Pour comprendre comment des photons aussi énergétiques de l'ordre de 100 TeV peuvent être produits, il faut se souvenir que l'explosion d'une supernova comme celle de 1054, une supernova de type II, à effondrement de coeur, peut produire les conditions pour accélérer des particules chargées (électrons, protons, ou ions) jusqu'à des très hautes énergies, par un jeu subtil entre champs magnétiques et ondes de choc, une série d'accélérations successives très efficaces. Par la suite, les électrons accélérés jusqu'à plusieurs TeV peuvent transférer leur énergie cinétique à des photons de lumière "classique" qui se trouvent sur leur trajet par un processus qu'on appelle l'effet Compton inverse : une diffusion élastique d'un électron sur un photon. Se faisant, un photon de lumière visible se retrouve boosté en photon gamma. Vous connaissez peut-être mieux l'effet Compton "normal", que l'on apprend dans les cours de physique et qui est l'un des trois processus d'interaction des photons gamma avec la matière, un effet découvert par Arthur Compton en 1923.

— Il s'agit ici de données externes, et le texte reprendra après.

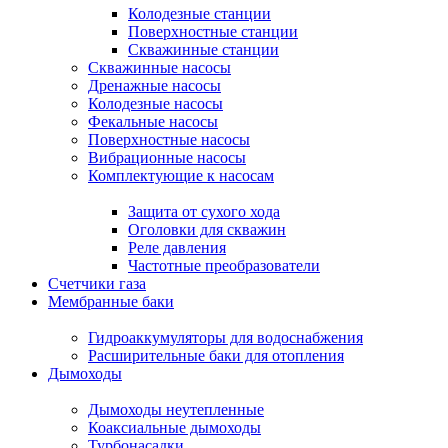
Колодезные станции
Поверхностные станции
Скважинные станции
Скважинные насосы
Дренажные насосы
Колодезные насосы
Фекальные насосы
Поверхностные насосы
Вибрационные насосы
Комплектующие к насосам
Защита от сухого хода
Оголовки для скважин
Реле давления
Частотные преобразователи
Счетчики газа
Мембранные баки
Гидроаккумуляторы для водоснабжения
Расширительные баки для отопления
Дымоходы
Дымоходы неутепленные
Коаксиальные дымоходы
Турбонасадки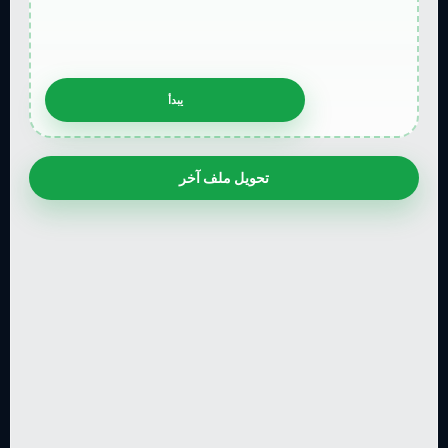
تحويل ملف آخر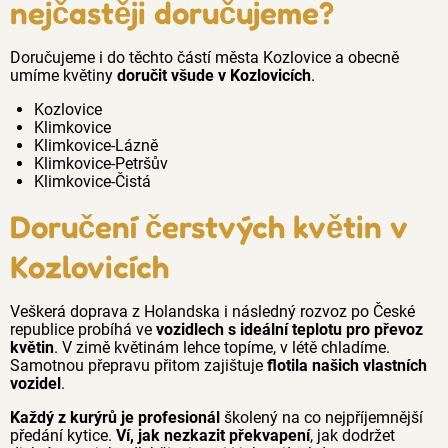
nejčastěji doručujeme?
Doručujeme i do těchto částí města Kozlovice a obecně
umíme květiny
doručit všude v Kozlovicích
.
Kozlovice
Klimkovice
Klimkovice-Lázně
Klimkovice-Petršův
Klimkovice-Čistá
Doručení čerstvých květin v
Kozlovicích
Veškerá doprava z Holandska i následný rozvoz po České
republice probíhá ve
vozidlech s ideální teplotu pro převoz
květin
. V zimě květinám lehce topíme, v létě chladíme.
Samotnou přepravu přitom zajištuje
flotila našich vlastních
vozidel
.
Každý z kurýrů je profesionál
školený na co nejpříjemnější
předání kytice.
Ví, jak nezkazit překvapení
, jak dodržet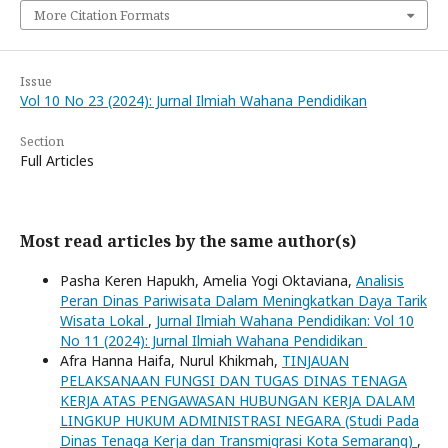
More Citation Formats
Issue
Vol 10 No 23 (2024): Jurnal Ilmiah Wahana Pendidikan
Section
Full Articles
Most read articles by the same author(s)
Pasha Keren Hapukh, Amelia Yogi Oktaviana,
Analisis
Peran Dinas Pariwisata Dalam Meningkatkan Daya Tarik
Wisata Lokal
,
Jurnal Ilmiah Wahana Pendidikan: Vol 10
No 11 (2024): Jurnal Ilmiah Wahana Pendidikan
Afra Hanna Haifa, Nurul Khikmah,
TINJAUAN
PELAKSANAAN FUNGSI DAN TUGAS DINAS TENAGA
KERJA ATAS PENGAWASAN HUBUNGAN KERJA DALAM
LINGKUP HUKUM ADMINISTRASI NEGARA (Studi Pada
Dinas Tenaga Kerja dan Transmigrasi Kota Semarang)
,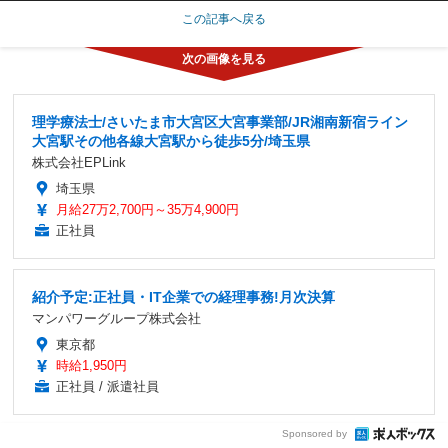
この記事へ戻る
理学療法士/さいたま市大宮区大宮事業部/JR湘南新宿ライン
大宮駅その他各線大宮駅から徒歩5分/埼玉県
株式会社EPLink
埼玉県
月給27万2,700円～35万4,900円
正社員
紹介予定:正社員・IT企業での経理事務!月次決算
マンパワーグループ株式会社
東京都
時給1,950円
正社員 / 派遣社員
Sponsored by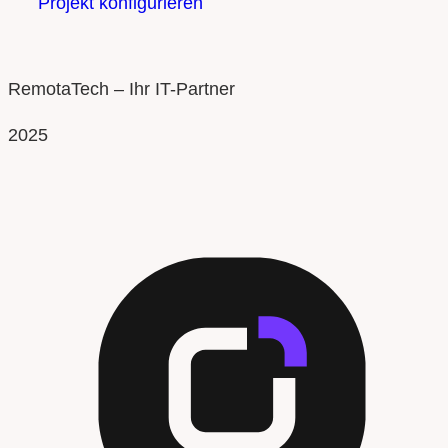
Projekt konfigurieren
RemotaTech – Ihr IT-Partner
2025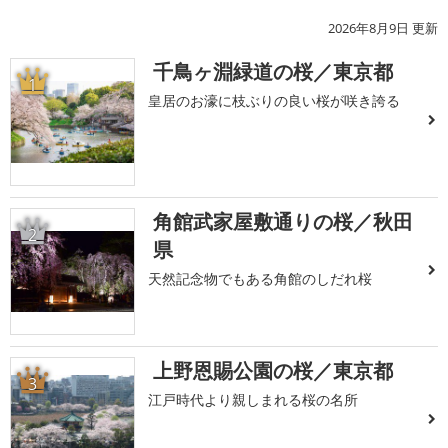
2026年8月9日 更新
千鳥ヶ淵緑道の桜／東京都
1
皇居のお濠に枝ぶりの良い桜が咲き誇る
角館武家屋敷通りの桜／秋田
2
県
天然記念物でもある角館のしだれ桜
上野恩賜公園の桜／東京都
3
江戸時代より親しまれる桜の名所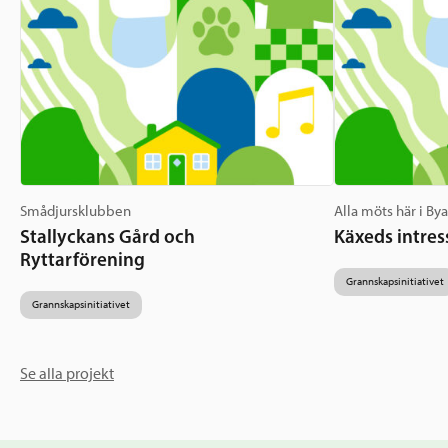
Smådjursklubben
Alla möts här i By
Stallyckans Gård och
Käxeds intres
Ryttarförening
Grannskapsinitiativet
Grannskapsinitiativet
Se alla projekt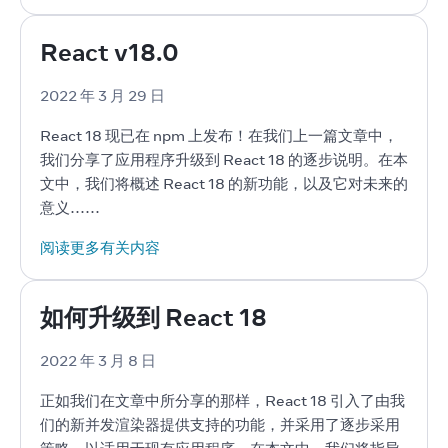
React v18.0
2022 年 3 月 29 日
React 18 现已在 npm 上发布！在我们上一篇文章中，
我们分享了应用程序升级到 React 18 的逐步说明。在本
文中，我们将概述 React 18 的新功能，以及它对未来的
意义……
阅读更多有关内容
如何升级到 React 18
2022 年 3 月 8 日
正如我们在文章中所分享的那样，React 18 引入了由我
们的新并发渲染器提供支持的功能，并采用了逐步采用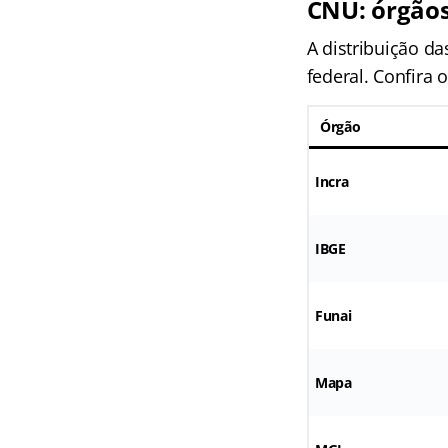
CNU: órgão
A distribuição d
federal. Confira 
Órgão
Incra
IBGE
Funai
Mapa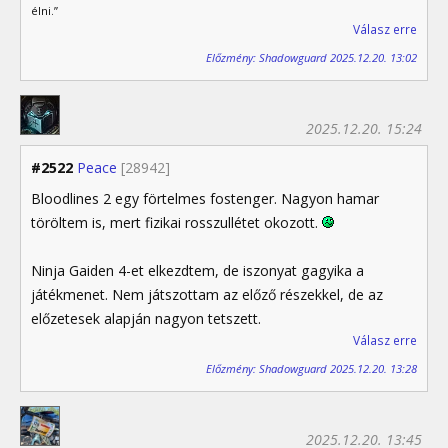
élni.”
Válasz erre
Előzmény: Shadowguard 2025.12.20. 13:02
2025.12.20. 15:24
#2522
Peace
[28942]
Bloodlines 2 egy förtelmes fostenger. Nagyon hamar
töröltem is, mert fizikai rosszullétet okozott.
Ninja Gaiden 4-et elkezdtem, de iszonyat gagyika a
játékmenet. Nem játszottam az előző részekkel, de az
előzetesek alapján nagyon tetszett.
Válasz erre
Előzmény: Shadowguard 2025.12.20. 13:28
2025.12.20. 13:45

Et quand un photon gamma de 100 TeV qui a voyagé depuis le pulsar du Crabe sur 6500 années-lumière vient s'écraser sur Terre, il est en fait arrêté par l'atmosphère, tout énergétique qu'il est. Ces photons ultra-énergétiques interagissent en produisant de grandes gerbes de particules secondaires (électrons, positrons, muons,...) et ce sont ces particules secondaires qui sont détectées par les détecteurs comme Tibet AS-gamma. Ce détecteur de gerbes atmosphériques doit avoir une très grande surface de détection, il est composé de près de 533 unités de détection à scintillation qui sont installées sur un terrain de 65000 mètres carrés à Yangbajing au Tibet depuis 1999. Les caractéristiques des particules détectées formant la gerbe atmosphérique permet ensuite de déduire quelle était l'énergie du photon gamma à son origine.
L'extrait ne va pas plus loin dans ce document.